Students and professors at the University of Ghana are demanding the removal of a statute of Mahatma Gandhi from their campus because of his "racist identity," and calling for statutes of "African heroes and heroines" to be erected instead.
In her online petition on change.org, Akosua Adomako Ampofo, professor of African Studies at the University of Ghana, cited several of Gandhi's writings from 1894 to 1906 in which he described the "natives of Africa" as "savages" and "raw Kaffir," while excluding them from his struggle against the "degradation inflicted by the Europeans."
"How will the historian teach and explain that Gandhi was uncharitable in his attitude towards the Black race and see that we're glorifying him by erecting a statue on our campus?" she wrote. "The same goes for the human rights lecturer, the International Law lecturer, the Political Science lecturer teaching on apartheid in South Africa."

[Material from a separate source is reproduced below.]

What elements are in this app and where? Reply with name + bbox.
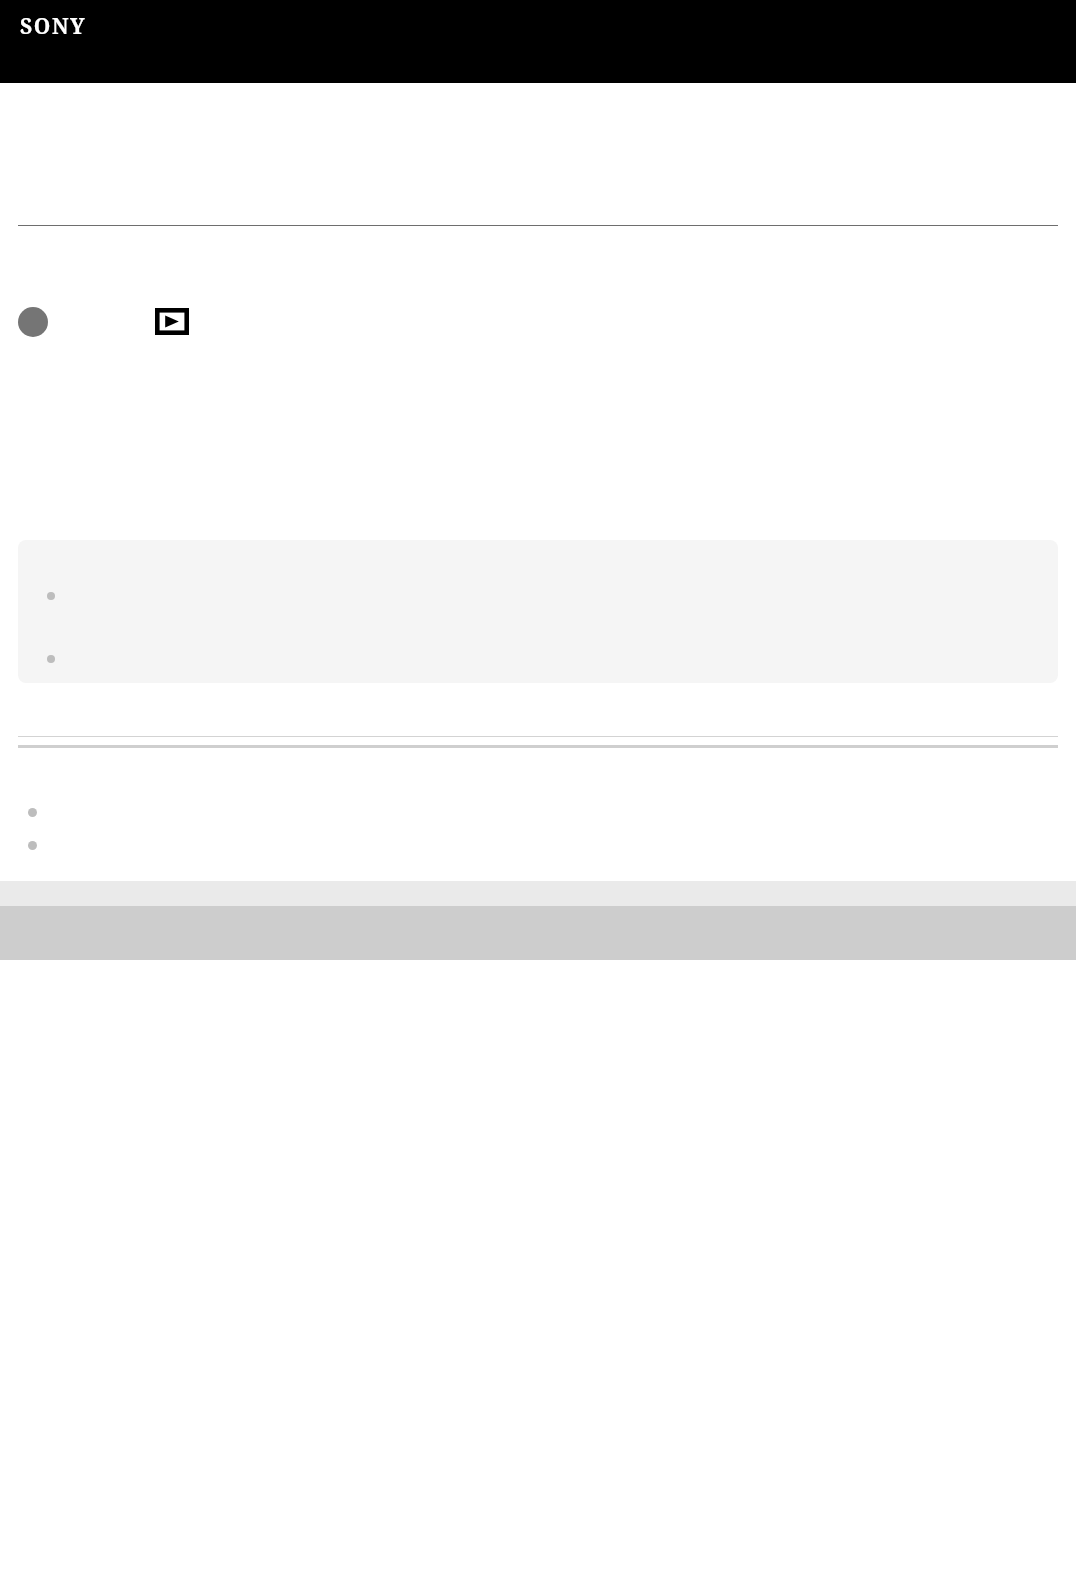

Gandhi's statue on the university's Legon campus was a gift from the Indian Council of Cultural Relations, presented by President Pranab Mukherjee in June, when he became the first Indian president to visit Ghana.
In the first section of her #GandhiMustComeDown petition, called "Mohandas Karamchand Gandhi's racist identity," Ampofo quotes six passages of his writings, including:
"A general belief seems to prevail in the Colony that the Indians are little better, if at all, than savages or the Natives of Africa. Even the children are taught to believe in that manner, with the result that the Indian is being dragged down to the position of a raw Kaffir."
"The Boer Government insulted the Indians by classing them with the Kaffirs."
Ampofo's petition, which had almost 1000 supporters on Tuesday afternoon, also said that "racist symbols" are being pulled down at world class universities. Earlier this year, Harvard Law School decided to drop its seal with a crest which belongs to an 18th century slaveholder, who played a key role in the school's history, but also owned slaves in Massachusetts and treated them cruelly.
It is strange that the protest movement against Gandhi, widely regarded as the embodiment of non-violence, resembles a similar campaign against statutes of Cecil Rhodes, one of the most committed Victorian-era imperialists who many see as the embodiment of colonialism. The 'Rhodes Must Fall' campaign, which started at the University of Cape Town, last year, spread to several universities around the world including Cambridge, Oxford and Harvard.
While Gandhi is put on a pedestal in India, which often makes him beyond reproach, there has always been some controversy around the freedom fighter, who cuts an extraordinary figure in the global imagination. He has been called a "racist" when it came to Africans, a "casteist" when it came to "Harijans" (Dalits) and a "sexual weirdo" for his unusual methods to attain celibacy, including sleeping naked with this own grandniece.
Last year, the hashtag #Ghandimustfall was circulated on social media in South Africa, while protestors splashed white paint on his statute in Johannesburg, and held up placards which said, "Racist Gandhi must fall".